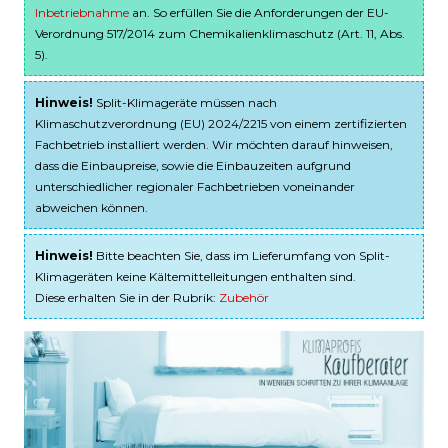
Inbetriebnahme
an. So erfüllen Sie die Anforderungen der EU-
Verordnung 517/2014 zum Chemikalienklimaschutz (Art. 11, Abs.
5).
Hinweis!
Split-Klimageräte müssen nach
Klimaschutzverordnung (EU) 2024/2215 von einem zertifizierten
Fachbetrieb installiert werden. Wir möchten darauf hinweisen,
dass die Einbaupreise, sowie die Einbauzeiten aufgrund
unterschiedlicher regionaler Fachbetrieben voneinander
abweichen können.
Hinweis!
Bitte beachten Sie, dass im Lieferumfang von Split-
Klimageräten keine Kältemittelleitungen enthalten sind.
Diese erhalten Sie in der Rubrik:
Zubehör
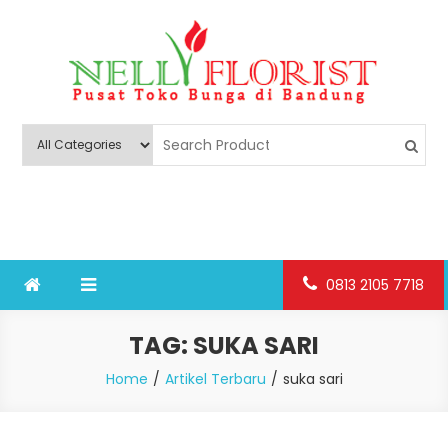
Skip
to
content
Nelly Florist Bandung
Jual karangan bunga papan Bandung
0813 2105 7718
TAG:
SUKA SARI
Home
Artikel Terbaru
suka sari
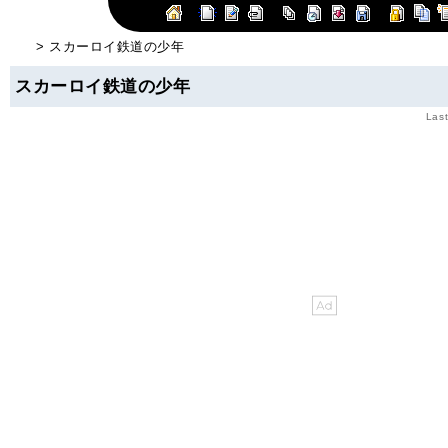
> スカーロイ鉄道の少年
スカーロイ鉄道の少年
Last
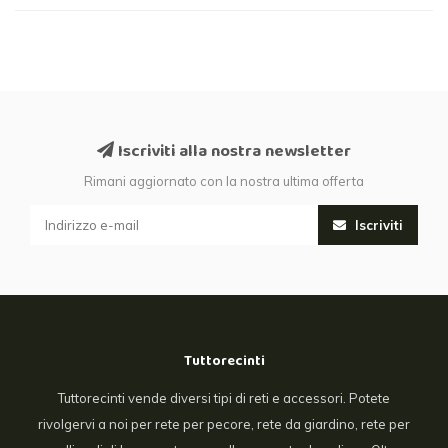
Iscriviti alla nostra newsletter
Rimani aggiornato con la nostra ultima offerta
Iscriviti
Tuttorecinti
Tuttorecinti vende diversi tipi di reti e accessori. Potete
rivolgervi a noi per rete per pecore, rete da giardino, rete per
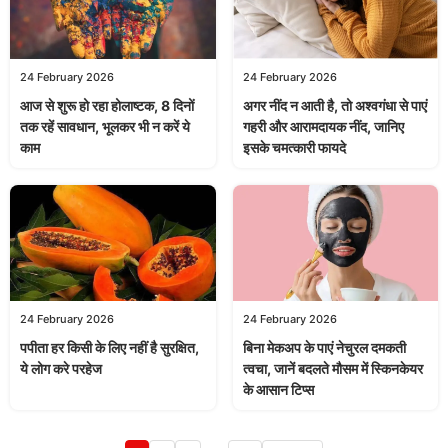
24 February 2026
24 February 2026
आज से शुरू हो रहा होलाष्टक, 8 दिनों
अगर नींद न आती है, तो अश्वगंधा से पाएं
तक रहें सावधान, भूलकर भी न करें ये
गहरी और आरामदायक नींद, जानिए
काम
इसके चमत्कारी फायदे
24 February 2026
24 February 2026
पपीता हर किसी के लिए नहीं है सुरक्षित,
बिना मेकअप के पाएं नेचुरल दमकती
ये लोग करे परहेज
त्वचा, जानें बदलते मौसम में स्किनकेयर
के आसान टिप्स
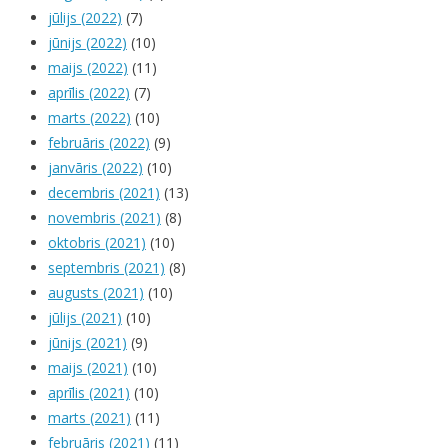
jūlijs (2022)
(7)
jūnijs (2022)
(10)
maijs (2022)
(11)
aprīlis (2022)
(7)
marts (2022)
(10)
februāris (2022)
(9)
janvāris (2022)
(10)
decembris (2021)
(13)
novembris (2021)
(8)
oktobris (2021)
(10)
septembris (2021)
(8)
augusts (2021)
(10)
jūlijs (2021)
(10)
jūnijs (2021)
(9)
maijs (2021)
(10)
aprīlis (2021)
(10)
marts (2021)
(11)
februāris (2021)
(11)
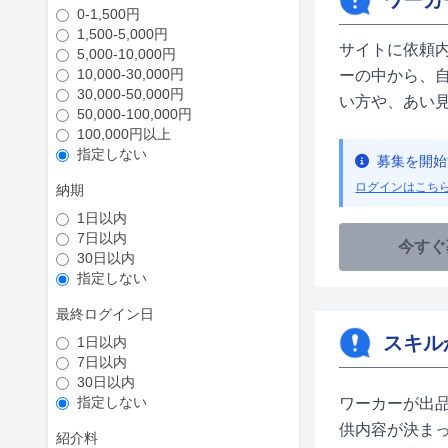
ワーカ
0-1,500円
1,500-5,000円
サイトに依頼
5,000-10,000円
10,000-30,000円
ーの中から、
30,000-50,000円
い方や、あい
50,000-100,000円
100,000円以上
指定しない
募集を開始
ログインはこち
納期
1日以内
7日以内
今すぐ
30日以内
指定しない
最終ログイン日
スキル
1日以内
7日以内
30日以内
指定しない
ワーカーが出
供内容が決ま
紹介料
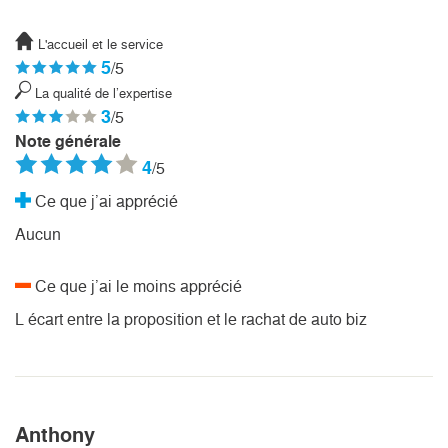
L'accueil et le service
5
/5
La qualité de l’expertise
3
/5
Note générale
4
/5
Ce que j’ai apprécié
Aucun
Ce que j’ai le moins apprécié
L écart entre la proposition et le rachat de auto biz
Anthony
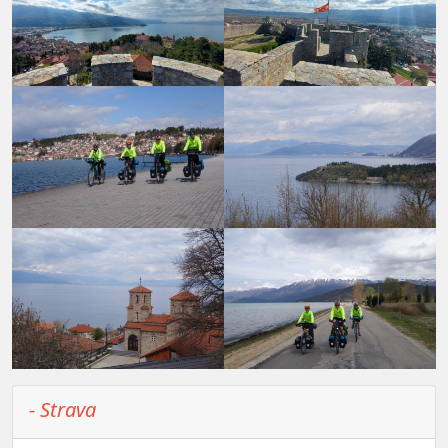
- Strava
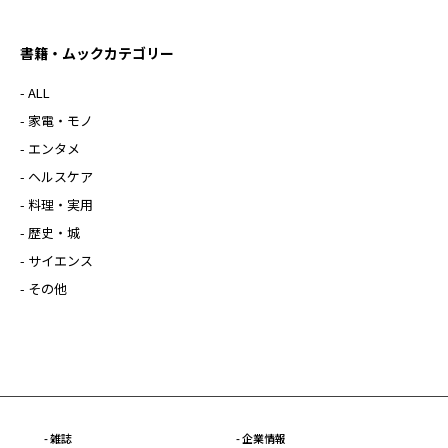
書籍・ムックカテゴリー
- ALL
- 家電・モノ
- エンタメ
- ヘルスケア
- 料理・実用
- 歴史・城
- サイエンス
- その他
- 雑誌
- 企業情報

---

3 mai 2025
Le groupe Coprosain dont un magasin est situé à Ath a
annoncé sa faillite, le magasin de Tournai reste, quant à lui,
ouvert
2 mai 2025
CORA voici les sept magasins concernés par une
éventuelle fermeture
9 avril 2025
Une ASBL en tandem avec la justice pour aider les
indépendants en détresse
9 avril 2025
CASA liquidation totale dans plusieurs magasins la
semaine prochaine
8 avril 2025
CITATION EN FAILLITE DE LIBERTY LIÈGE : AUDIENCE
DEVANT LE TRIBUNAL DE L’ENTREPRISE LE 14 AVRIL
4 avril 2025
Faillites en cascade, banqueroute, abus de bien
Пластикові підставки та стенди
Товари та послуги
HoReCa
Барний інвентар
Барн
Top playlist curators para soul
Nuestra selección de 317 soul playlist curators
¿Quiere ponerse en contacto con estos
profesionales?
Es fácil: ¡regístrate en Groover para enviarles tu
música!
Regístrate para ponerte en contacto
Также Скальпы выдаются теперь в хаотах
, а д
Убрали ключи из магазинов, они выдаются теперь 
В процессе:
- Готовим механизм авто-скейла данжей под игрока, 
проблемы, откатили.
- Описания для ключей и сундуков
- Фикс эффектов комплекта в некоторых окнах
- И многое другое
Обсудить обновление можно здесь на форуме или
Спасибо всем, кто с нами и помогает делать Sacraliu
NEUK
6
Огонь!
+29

---

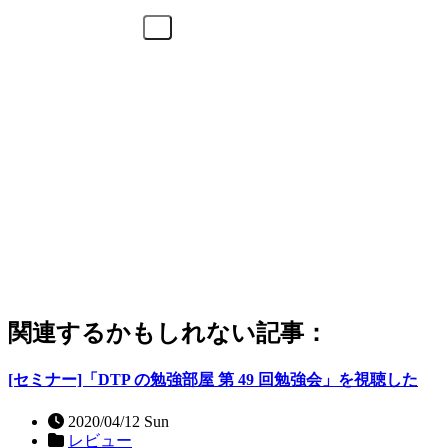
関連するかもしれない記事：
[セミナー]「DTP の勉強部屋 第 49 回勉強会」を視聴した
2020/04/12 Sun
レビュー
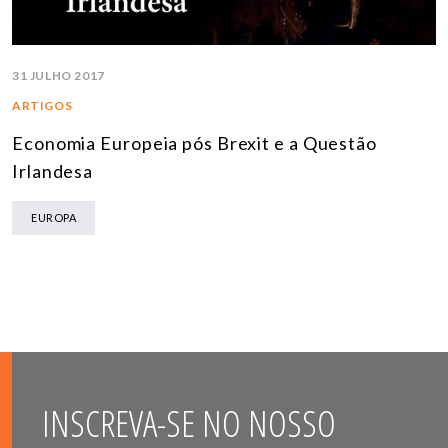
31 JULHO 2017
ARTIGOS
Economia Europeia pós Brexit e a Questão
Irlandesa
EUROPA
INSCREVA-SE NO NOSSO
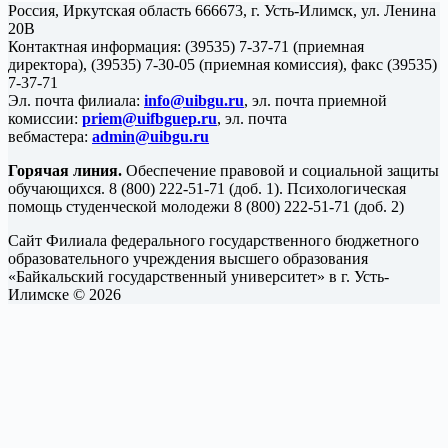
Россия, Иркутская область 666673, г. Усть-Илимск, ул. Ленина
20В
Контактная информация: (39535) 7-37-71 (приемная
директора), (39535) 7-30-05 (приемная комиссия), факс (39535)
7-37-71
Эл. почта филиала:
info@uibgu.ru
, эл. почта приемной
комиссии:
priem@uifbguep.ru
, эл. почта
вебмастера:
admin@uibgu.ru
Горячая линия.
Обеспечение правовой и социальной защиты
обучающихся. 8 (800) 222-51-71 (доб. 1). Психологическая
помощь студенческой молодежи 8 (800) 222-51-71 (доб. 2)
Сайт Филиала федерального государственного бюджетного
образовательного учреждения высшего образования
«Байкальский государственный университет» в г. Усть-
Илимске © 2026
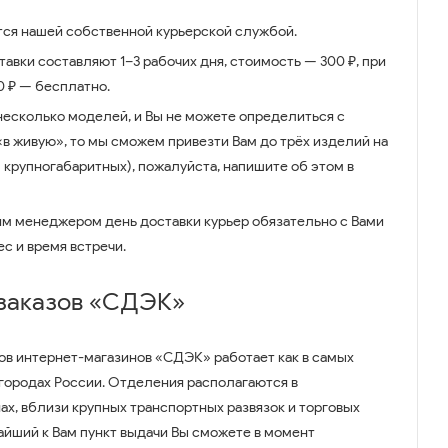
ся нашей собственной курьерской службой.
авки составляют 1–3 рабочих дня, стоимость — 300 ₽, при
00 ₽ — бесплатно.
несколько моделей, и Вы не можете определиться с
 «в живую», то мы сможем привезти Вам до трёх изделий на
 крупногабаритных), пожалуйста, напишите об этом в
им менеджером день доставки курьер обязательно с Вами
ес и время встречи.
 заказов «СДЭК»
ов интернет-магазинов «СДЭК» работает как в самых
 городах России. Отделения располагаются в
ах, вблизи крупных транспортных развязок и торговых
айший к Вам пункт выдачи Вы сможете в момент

YOUR OBJECTIVE: Copy out exactly the material that runs from the line with "2020/04/12 Sun" to the line with "ах, вблизи крупных", ends included, and leave the pictures behind.

FINISHED EXERCISE:
2020/04/12 Sun
レビュー
31 JULHO 2017
ARTIGOS
Economia Europeia pós Brexit e a Questão
Irlandesa
EUROPA
INSCREVA-SE NO NOSSO
Россия, Иркутская область 666673, г. Усть-Илимск, ул. Ленина
20В
Контактная информация: (39535) 7-37-71 (приемная
директора), (39535) 7-30-05 (приемная комиссия), факс (39535)
7-37-71
Эл. почта филиала:
info@uibgu.ru
, эл. почта приемной
комиссии:
priem@uifbguep.ru
, эл. почта
вебмастера:
admin@uibgu.ru
Горячая линия.
Обеспечение правовой и социальной защиты
обучающихся. 8 (800) 222-51-71 (доб. 1). Психологическая
помощь студенческой молодежи 8 (800) 222-51-71 (доб. 2)
Сайт Филиала федерального государственного бюджетного
образовательного учреждения высшего образования
«Байкальский государственный университет» в г. Усть-
Илимске © 2026
ся нашей собственной курьерской службой.
авки составляют 1–3 рабочих дня, стоимость — 300 ₽, при
00 ₽ — бесплатно.
несколько моделей, и Вы не можете определиться с
 «в живую», то мы сможем привезти Вам до трёх изделий на
 крупногабаритных), пожалуйста, напишите об этом в
им менеджером день доставки курьер обязательно с Вами
ес и время встречи.
 заказов «СДЭК»
ов интернет-магазинов «СДЭК» работает как в самых
 городах России. Отделения располагаются в
ах, вблизи крупных транспортных развязок и торговых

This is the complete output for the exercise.